MATT Dawson was leafing through his copy of the Guardian newspaper one Saturday when his eyes focused on one particularly interesting piece of text.

It was a competition giving Guardian readers the opportunity to redesign the cover of one of the books in the Penguin Modern Classic range, using a photograph.

Included in the literary list were George Orwell's Nineteen Eighty-Four and a book Matt remembered from his university days Mikhail Bulgakov's Master and Margarita.

Matt's university tutor had recommended he read the book and he had thoroughly enjoyed it.

So, looking at the competition details again, Milnthorpe-based Matt rose to the challenge.

Matt says the Russian names in the book can make it a slow read but the scene which he used for the cover, where a theatre compere gets decapitated by a large black cat, had always stuck in his head.

"The photograph itself involved me designing shadow puppets of the cat and man in card and red acetate, and photographing them through a bed sheet."

As well as the kudos that goes with having your artwork gracing the front of one of Penguin's illustrious tomes, Matt and the other three winners each landed a pair of Nikon cameras.

Matt was born in Bolton, moved to Derbyshire aged four, went to school in Bakewell, art college in Chesterfield and did a design degree in Leeds.

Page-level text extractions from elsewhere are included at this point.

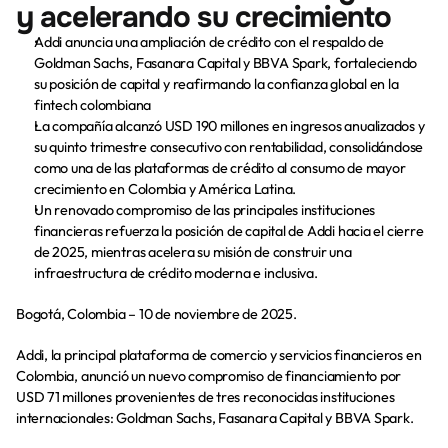
y acelerando su crecimiento
Addi anuncia una ampliación de crédito con el respaldo de 
Goldman Sachs, Fasanara Capital y BBVA Spark, fortaleciendo 
su posición de capital y reafirmando la confianza global en la 
fintech colombiana
La compañía alcanzó USD 190 millones en ingresos anualizados y 
su quinto trimestre consecutivo con rentabilidad, consolidándose 
como una de las plataformas de crédito al consumo de mayor 
crecimiento en Colombia y América Latina.
Un renovado compromiso de las principales instituciones 
financieras refuerza la posición de capital de Addi hacia el cierre 
de 2025, mientras acelera su misión de construir una 
infraestructura de crédito moderna e inclusiva.
Bogotá, Colombia – 10 de noviembre de 2025.
Addi, la principal plataforma de comercio y servicios financieros en 
Colombia, anunció un nuevo compromiso de financiamiento por 
USD 71 millones
 provenientes de tres reconocidas instituciones 
internacionales: 
Goldman Sachs, Fasanara Capital y BBVA Spark
.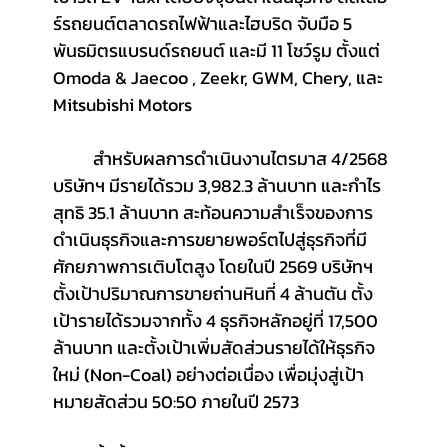
ร์รถยนต์ตลาดรถไฟฟ้าและไฮบริด จับมือ 5 
พันธมิตรแบรนด์รถยนต์ และมี 11 โชว์รูม ตั้งแต่ 
Omoda & Jaecoo , Zeekr, GWM, Chery, และ 
Mitsubishi Motors
	สำหรับผลการดำเนินงานไตรมาส 4/2568 
บริษัทฯ มีรายได้รวม 3,982.3 ล้านบาท และกำไร
สุทธิ 35.1 ล้านบาท สะท้อนความสำเร็จของการ
ดำเนินธุรกิจและการขยายพอร์ตไปสู่ธุรกิจที่มี
ศักยภาพการเติบโตสูง โดยในปี 2569 บริษัทฯ 
ตั้งเป้าปริมาณการขายถ่านหินที่ 4 ล้านตัน ตั้ง
เป้ารายได้รวมจากทั้ง 4 ธุรกิจหลักอยู่ที่ 17,500 
ล้านบาท และตั้งเป้าเพิ่มสัดส่วนรายได้ให้ธุรกิจ
ใหม่ (Non-Coal) อย่างต่อเนื่อง เพื่อมุ่งสู่เป้า
หมายสัดส่วน 50:50 ภายในปี 2573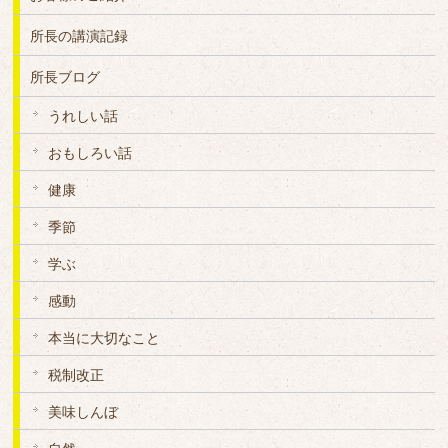
所長の講演記録
所長ブログ
うれしい話
おもしろい話
健康
季節
学ぶ
感動
本当に大切なこと
税制改正
美味しんぼ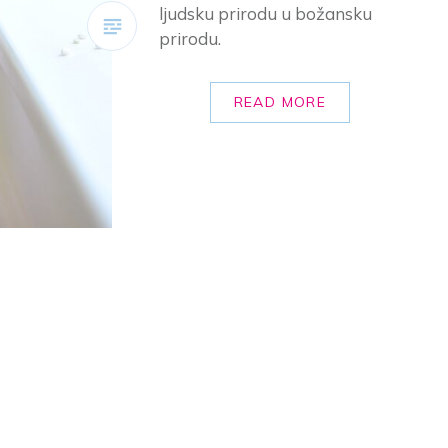
ljudsku prirodu u božansku
prirodu.
READ MORE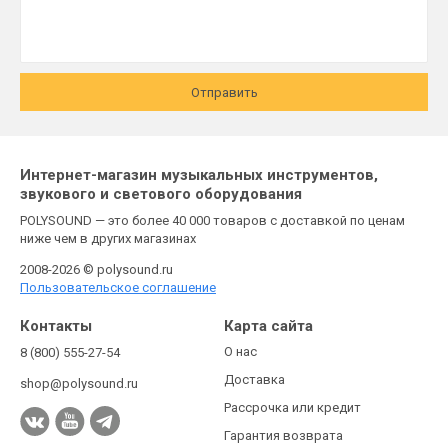
Отправить
Интернет-магазин музыкальных инструментов,
звукового и светового оборудования
POLYSOUND — это более 40 000 товаров с доставкой по ценам
ниже чем в других магазинах
2008-2026 © polysound.ru
Пользовательское соглашение
Контакты
Карта сайта
О нас
8 (800) 555-27-54
Доставка
shop@polysound.ru
Рассрочка или кредит
Гарантия возврата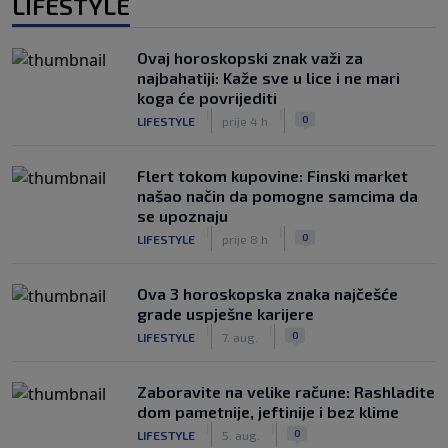
LIFESTYLE
Ovaj horoskopski znak važi za
najbahatiji: Kaže sve u lice i ne mari
koga će povrijediti
|
|
0
LIFESTYLE
prije 4 h
Flert tokom kupovine: Finski market
našao način da pomogne samcima da
se upoznaju
|
|
0
LIFESTYLE
prije 8 h
Ova 3 horoskopska znaka najčešće
grade uspješne karijere
|
|
0
LIFESTYLE
7. aug.
Zaboravite na velike račune: Rashladite
dom pametnije, jeftinije i bez klime
|
|
0
LIFESTYLE
5. aug.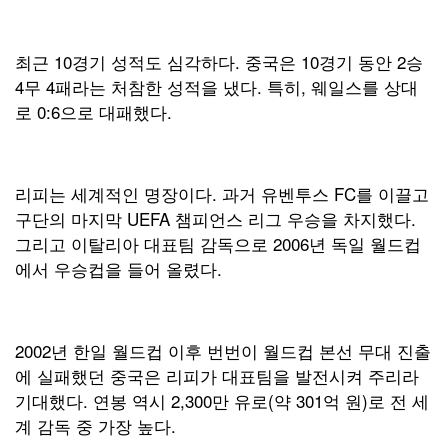
최근 10경기 성적도 심각하다. 중국은 10경기 동안 2승
4무 4패라는 처참한 성적을 냈다. 특히, 웨일스를 상대
로 0:6으로 대패했다.
리피는 세계적인 명장이다. 과거 유벤투스 FC를 이끌고
구단의 마지막 UEFA 챔피언스 리그 우승을 차지했다.
그리고 이탈리아 대표팀 감독으로 2006년 독일 월드컵
에서 우승컵을 들어 올렸다.
2002년 한일 월드컵 이후 번번이 월드컵 본선 무대 진출
에 실패했던 중국은 리피가 대표팀을 발전시켜 주리라
기대했다. 연봉 역시 2,300만 유로(약 301억 원)로 전 세
계 감독 중 가장 높다.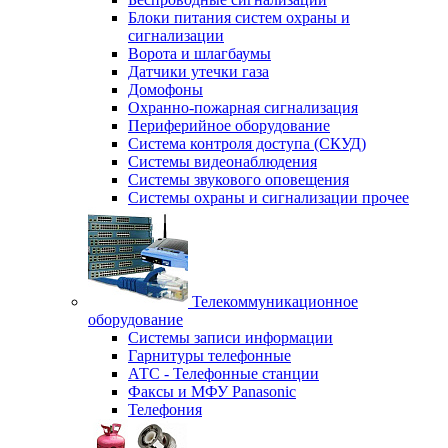
Блоки питания систем охраны и
сигнализации
Ворота и шлагбаумы
Датчики утечки газа
Домофоны
Охранно-пожарная сигнализация
Периферийное оборудование
Система контроля доступа (СКУД)
Системы видеонаблюдения
Системы звукового оповещения
Системы охраны и сигнализации прочее
Телекоммуникационное
оборудование
Системы записи информации
Гарнитуры телефонные
АТС - Телефонные станции
Факсы и МФУ Panasonic
Телефония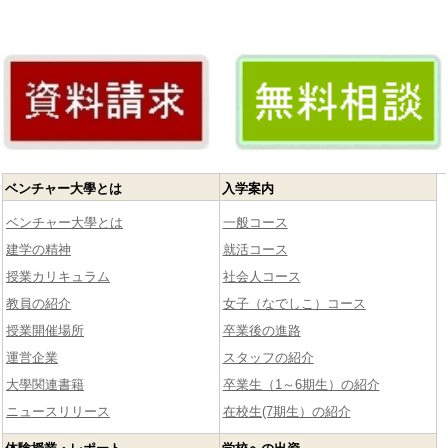
ベンチャー大學とは
入学案内
ベンチャー大學とは
一般コース
建学の精神
就活コース
授業カリキュラム
社会人コース
教員の紹介
女子（なでしこ）コース
授業開催場所
卒業後の進路
運営企業
スタッフの紹介
大學関連書籍
卒業生（1～6期生）の紹介
ニュースリリース
在校生(7期生）の紹介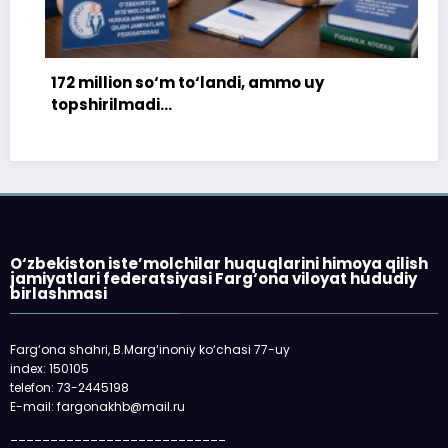
172 million so‘m to‘landi, ammo uy
topshirilmadi…
O‘zbekiston iste’molchilar huquqlarini himoya qilish
jamiyatlari federatsiyasi Farg‘ona viloyat hududiy
birlashmasi
Farg‘ona shahri, B.Marg‘inoniy ko‘chasi 77-uy
«Faq
index: 150105
qolma
telefon: 73-2445198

Since graduating, he worked as a graphic designer for a company in Surrey for five years and moved to Cumbria last year to develop his illustration and photography portfolio in "more relaxed and picturesque surroundings." However, the Lancashire lad's now returning to his old job in Surrey and longs to become a full-time illustrator. With a classic Penguin cover in his portfolio, at least he's one step nearer to his goal.